We had a namenode go down due to timeout with the hdfs ha qjm journal:


2015-12-09 04:10:42,723 WARN
org.apache.hadoop.hdfs.qjournal.client.QuorumJournalManager: Waited 19016
ms (timeout=20000 ms) for a response for sendEdits

2015-12-09 04:10:43,708 FATAL
org.apache.hadoop.hdfs.server.namenode.FSEditLog: Error: flush failed for
required journal (JournalAndStream(mgr=QJM to [10.42.28.221:8485,
10.42.28.222:8485, 10.42.28.223:8485], stream=QuorumOutputStream starting
at txid 8781293))

java.io.IOException: Timed out waiting 20000ms for a quorum of nodes to
respond.

at
org.apache.hadoop.hdfs.qjournal.client.AsyncLoggerSet.waitForWriteQuorum(AsyncLoggerSet.java:137)

at
org.apache.hadoop.hdfs.qjournal.client.QuorumOutputStream.flushAndSync(QuorumOutputStream.java:107)

at
org.apache.hadoop.hdfs.server.namenode.EditLogOutputStream.flush(EditLogOutputStream.java:113)

at
org.apache.hadoop.hdfs.server.namenode.EditLogOutputStream.flush(EditLogOutputStream.java:107)

at
org.apache.hadoop.hdfs.server.namenode.JournalSet$JournalSetOutputStream$8.apply(JournalSet.java:490)

at
org.apache.hadoop.hdfs.server.namenode.JournalSet.mapJournalsAndReportErrors(JournalSet.java:350)

at
org.apache.hadoop.hdfs.server.namenode.JournalSet.access$100(JournalSet.java:55)

at
org.apache.hadoop.hdfs.server.namenode.JournalSet$JournalSetOutputStream.flush(JournalSet.java:486)

at
org.apache.hadoop.hdfs.server.namenode.FSEditLog.logSync(FSEditLog.java:581)

at
org.apache.hadoop.hdfs.server.namenode.FSNamesystem.startFileInt(FSNamesystem.java:1695)

at
org.apache.hadoop.hdfs.server.namenode.FSNamesystem.startFile(FSNamesystem.java:1669)

at
org.apache.hadoop.hdfs.server.namenode.NameNodeRpcServer.create(NameNodeRpcServer.java:409)

at
org.apache.hadoop.hdfs.protocolPB.ClientNamenodeProtocolServerSideTranslatorPB.create(ClientNamenodeProtocolServerSideTranslatorPB.java:205)

at
org.apache.hadoop.hdfs.protocol.proto.ClientNamenodeProtocolProtos$ClientNamenodeProtocol$2.callBlockingMethod(ClientNamenodeProtocolProtos.java:44068)

at
org.apache.hadoop.ipc.ProtobufRpcEngine$Server$ProtoBufRpcInvoker.call(ProtobufRpcEngine.java:453)

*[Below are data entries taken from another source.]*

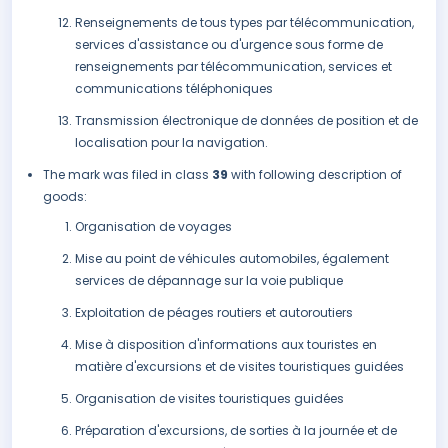
Renseignements de tous types par télécommunication,
services d'assistance ou d'urgence sous forme de
renseignements par télécommunication, services et
communications téléphoniques
Transmission électronique de données de position et de
localisation pour la navigation.
The mark was filed in class
39
with following description of
goods:
Organisation de voyages
Mise au point de véhicules automobiles, également
services de dépannage sur la voie publique
Exploitation de péages routiers et autoroutiers
Mise à disposition d'informations aux touristes en
matière d'excursions et de visites touristiques guidées
Organisation de visites touristiques guidées
Préparation d'excursions, de sorties à la journée et de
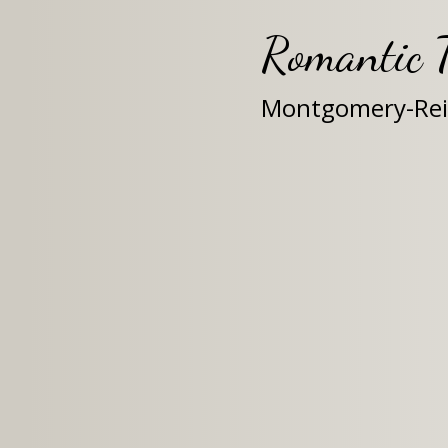
Romantic T
Montgomery-Re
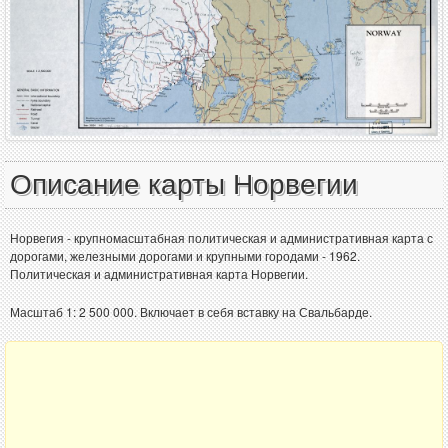
Описание карты Норвегии
Норвегия - крупномасштабная политическая и административная карта с
дорогами, железными дорогами и крупными городами - 1962.
Политическая и административная карта Норвегии.
Масштаб 1: 2 500 000. Включает в себя вставку на Свальбарде.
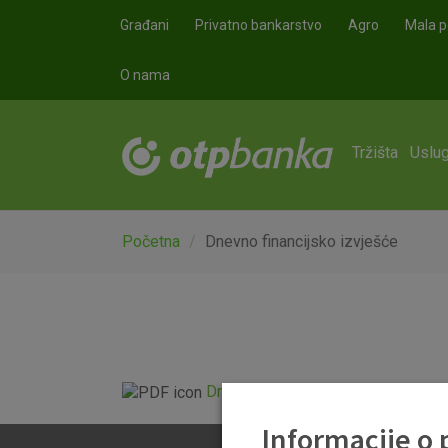
Skoči na glavni sadržaj
Građani
Privatno bankarstvo
Agro
Mala p
O nama
Tržišta
Uslug
Početna
Dnevno financijsko izvješće
Dnevno financijsko izvješće.pdf
Informacije o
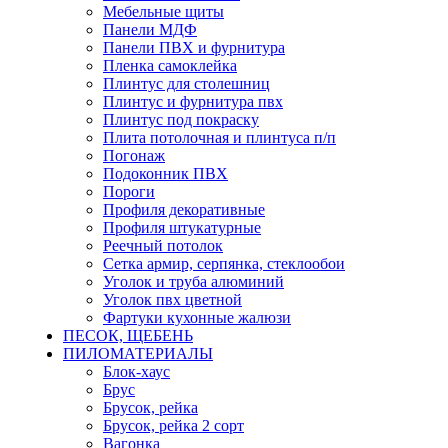
Мебельные щиты
Панели МДФ
Панели ПВХ и фурнитура
Пленка самоклейка
Плинтус для столешниц
Плинтус и фурнитура пвх
Плинтус под покраску
Плита потолочная и плинтуса п/п
Погонаж
Подоконник ПВХ
Пороги
Профиля декоративные
Профиля штукатурные
Реечный потолок
Сетка армир, серпянка, стеклообои
Уголок и труба алюминий
Уголок пвх цветной
Фартуки кухонные жалюзи
ПЕСОК, ЩЕБЕНЬ
ПИЛОМАТЕРИАЛЫ
Блок-хаус
Брус
Брусок, рейка
Брусок, рейка 2 сорт
Вагонка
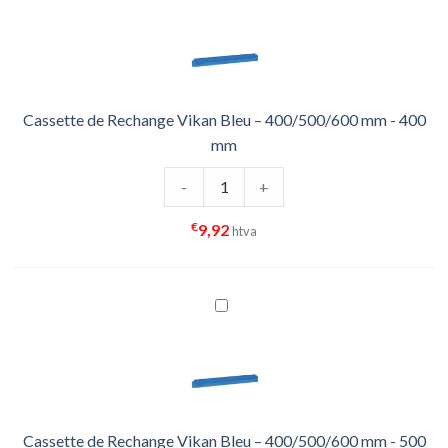
Cassette de Rechange Vikan Bleu – 400/500/600 mm - 400
mm
quantité de Cassette de Rechange 
-
+
€
9,92
htva
Cassette de Rechange Vikan Bleu – 400/500/600 mm - 500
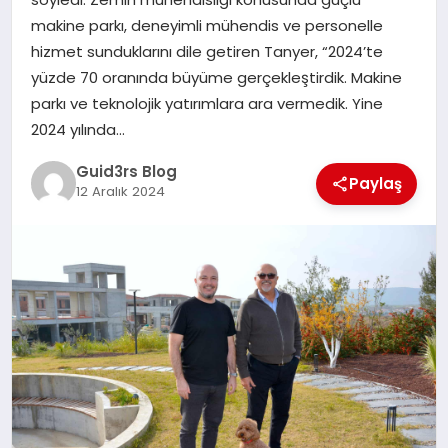
MAGAZIN
makine parkı, deneyimli mühendis ve personelle
hizmet sunduklarını dile getiren Tanyer, “2024’te
EĞITIM
yüzde 70 oranında büyüme gerçekleştirdik. Makine
parkı ve teknolojik yatırımlara ara vermedik. Yine
2024 yılında…
Guid3rs Blog
Paylaş
12 Aralık 2024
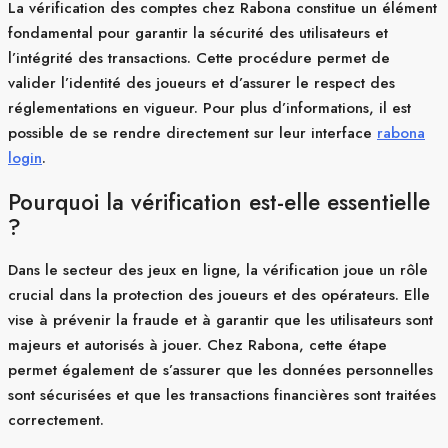
La vérification des comptes chez Rabona constitue un élément
fondamental pour garantir la sécurité des utilisateurs et
l’intégrité des transactions. Cette procédure permet de
valider l’identité des joueurs et d’assurer le respect des
réglementations en vigueur. Pour plus d’informations, il est
possible de se rendre directement sur leur interface
rabona
login
.
Pourquoi la vérification est-elle essentielle
?
Dans le secteur des jeux en ligne, la vérification joue un rôle
crucial dans la protection des joueurs et des opérateurs. Elle
vise à prévenir la fraude et à garantir que les utilisateurs sont
majeurs et autorisés à jouer. Chez Rabona, cette étape
permet également de s’assurer que les données personnelles
sont sécurisées et que les transactions financières sont traitées
correctement.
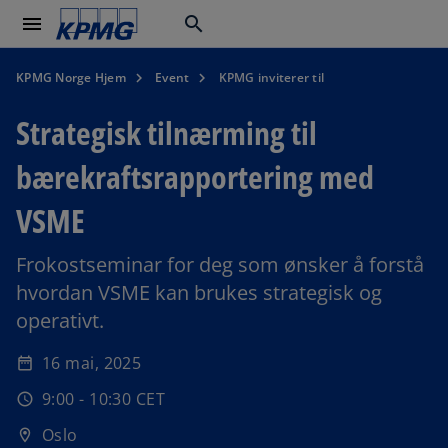
menu
search
KPMG Norge Hjem
Event
KPMG inviterer til
Strategisk tilnærming til
bærekraftsrapportering med
VSME
Frokostseminar for deg som ønsker å forstå
hvordan VSME kan brukes strategisk og
operativt.
o
p
16 mai, 2025
date_range
e
9:00 - 10:30 CET
n
schedule
s
Oslo
location_on
i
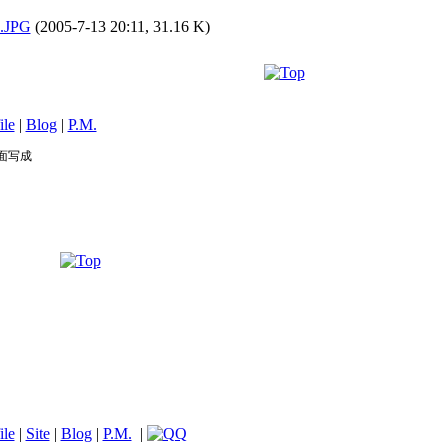
JPG
(2005-7-13 20:11, 31.16 K)
ile
|
Blog
|
P.M.
面写成
ile
|
Site
|
Blog
|
P.M.
|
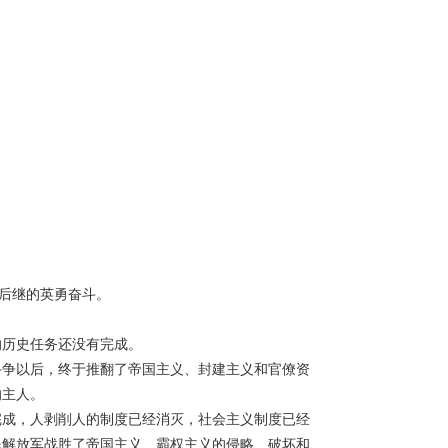
后继的英勇奋斗。
的历史任务还没有完成。
斗争以后，终于推翻了帝国主义、封建主义和官僚资
的主人。
完成，人剥削人的制度已经消灭，社会主义制度已经
民解放军战胜了帝国主义、霸权主义的侵略、破坏和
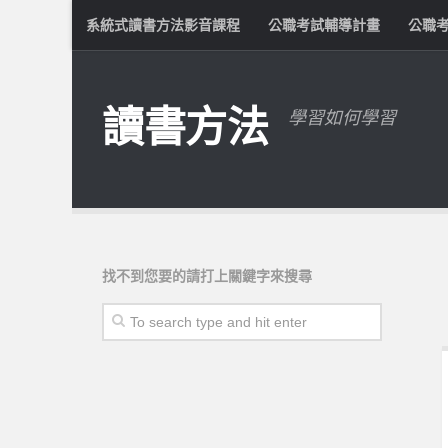
系統式讀書方法影音課程
公職考試輔導計畫
公職
讀書方法
學習如何學習
找不到您要的請打上關鍵字來搜尋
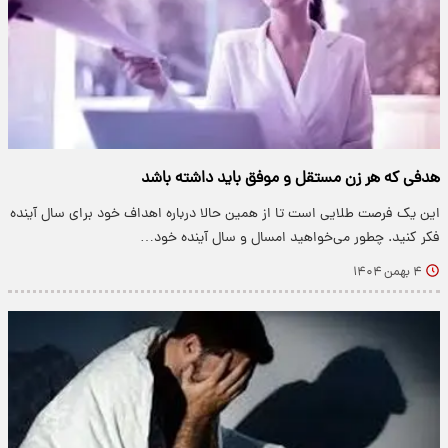
هدفی که هر زن مستقل و موفق باید داشته باشد
این یک فرصت طلایی است تا از همین حالا درباره اهداف خود برای سال آینده
فکر کنید. چطور می‌خواهید امسال و سال آینده خود…
۴ بهمن ۱۴۰۴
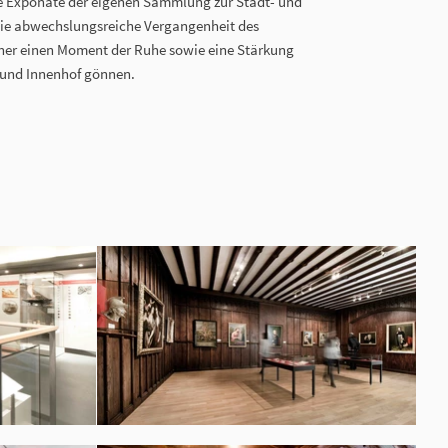
 Exponate der eigenen Sammlung zur Stadt- und
die abwechslungsreiche Vergangenheit des
er einen Moment der Ruhe sowie eine Stärkung
 und Innenhof gönnen.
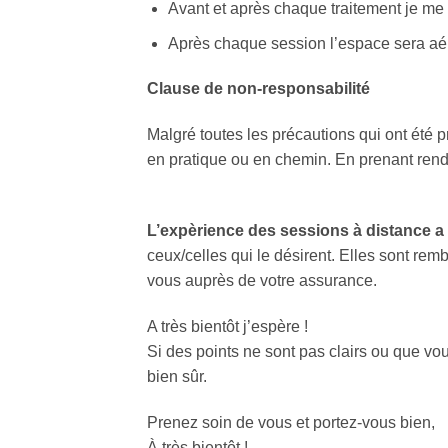
Avant et après chaque traitement je me
Après chaque session l’espace sera aér
Clause de non-responsabilité
Malgré toutes les précautions qui ont été 
en pratique ou en chemin. En prenant rend
L’expèrience des sessions à distance a é
ceux/celles qui le désirent. Elles sont r
vous auprès de votre assurance.
A très bientôt j’espère !
Si des points ne sont pas clairs ou que vo
bien sûr.
Prenez soin de vous et portez-vous bien,
À très bientôt !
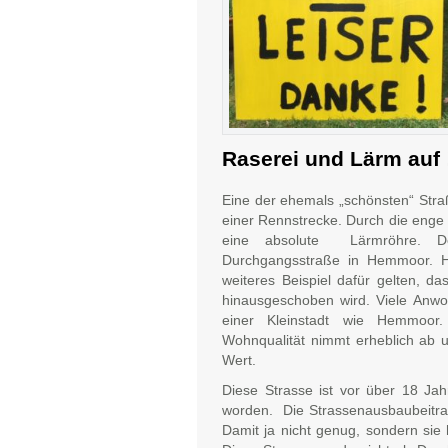
Raserei und Lärm auf 
Eine der ehemals „schönsten“ St
einer Rennstrecke. Durch die enge
eine absolute Lärmröhre. D
Durchgangsstraße in Hemmoor. Hi
weiteres Beispiel dafür gelten, 
hinausgeschoben wird. Viele Anwo
einer Kleinstadt wie Hemmoor.
Wohnqualität nimmt erheblich ab un
Wert.
Diese Strasse ist vor über 18 Ja
worden. Die Strassenausbaubeitrag
Damit ja nicht genug, sondern sie 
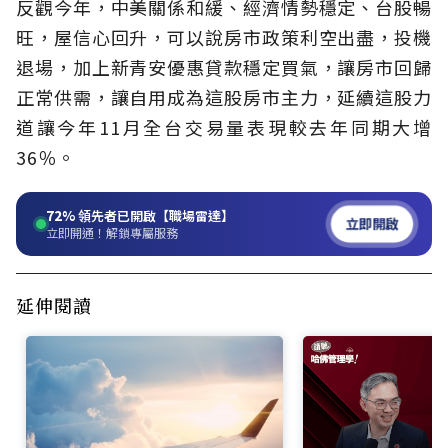
反觀今年，中美關係和緩、經濟情勢穩定、台股暢
旺，屋信心回升，可以說房市政策利空出盡，投機
退場，加上新青安優惠貸款穩定買氣，讓房市回歸
正常供需，讓自用成為這股房市主力，延續這股力
道讓今年11月全台交易量表現較去年同期大增
36％。
72%
領先者已開啟【職場雷達】
立即開啟
立即開通！解鎖專屬服務
延伸閱讀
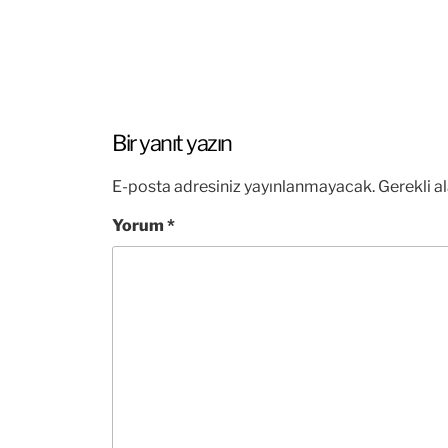
Bir yanıt yazın
E-posta adresiniz yayınlanmayacak.
Gerekli a
Yorum
*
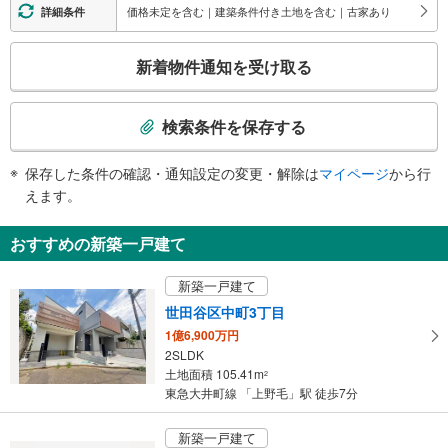
エスカレータ
価格未定を含む｜建築条件付き土地を含む｜古家あり
詳細条件
・ホーム⇔正面口改札
こ
トイレ
新着物件通知を受け取る
の
《多機能トイレ》
検
・正面口改札内
索
その他
検索条件を保存する
条
・ＡＥＤ
件
・点字運賃表
保存した条件の確認・通知設定の変更・解除は
マイページ
から行
で
・点字シール
えます。
通
知
おすすめの新築一戸建て
を
受
新築一戸建て
け
世田谷区中町3丁目
取
1億6,900万円
る
2SLDK
・
土地面積 105.41m
2
条
東急大井町線 「上野毛」駅 徒歩7分
件
を
新築一戸建て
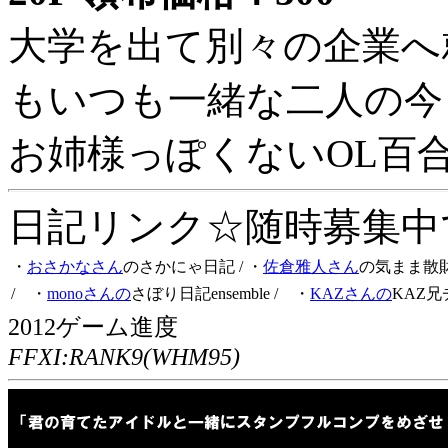
大学を出て別々の企業へ
もいつも一緒な二人の今
お姉様っぽくないOL百
日記リンク☆随時募集中です
・
おさかなさん
のさかにゃ日記
/ ・
佐倉雅人さん
の気まま散
/ ・
monoさんの
さぼり日記ensemble
/ ・
KAZさんの
KAZ兄
2012ゲーム進度
FFXI:RANK9(WHM95)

at org.apache.hadoop.ipc.RPC$Server.call(RPC.java:898)

at org.apache.hadoop.ipc.Server$Handler$1.run(Server.java:1693)

at org.apache.hadoop.ipc.Server$Handler$1.run(Server.java:1689)

at java.security.AccessController.doPrivileged(Native Method)

at javax.security.auth.Subject.doAs(Subject.java:415)


While this is disturbing in it's own right, I'm further annoyed that HBASE
shut down  2 region servers. Furthermore, we had to hbck -fixAssignments to
repair HBASE, and I'm not sure that the data from the shutdown regions was
available, and if our hbase service itself was available afterwards:


2015-12-09 04:10:44,320 ERROR org.apache.hadoop.hbase.master.HMaster:
Region server ^@^@hbase008r09.comp.prod.local,60020,1436412712133 reported
a fatal error:

ABORTING region server hbase008r09.comp.prod.local,60020,1436412712133: IOE
in log roller

Cause:

java.io.IOException: cannot get log writer

  at
org.apache.hadoop.hbase.regionserver.wal.HLog.createWriter(HLog.java:716)

  at
org.apache.hadoop.hbase.regionserver.wal.HLog.createWriterInstance(HLog.java:663)

  at org.apache.hadoop.hbase.regionserver.wal.HLog.rollWriter(HLog.java:595)

  at org.apache.hadoop.hbase.regionserver.LogRoller.run(LogRoller.java:94)

  at java.lang.Thread.run(Thread.java:722)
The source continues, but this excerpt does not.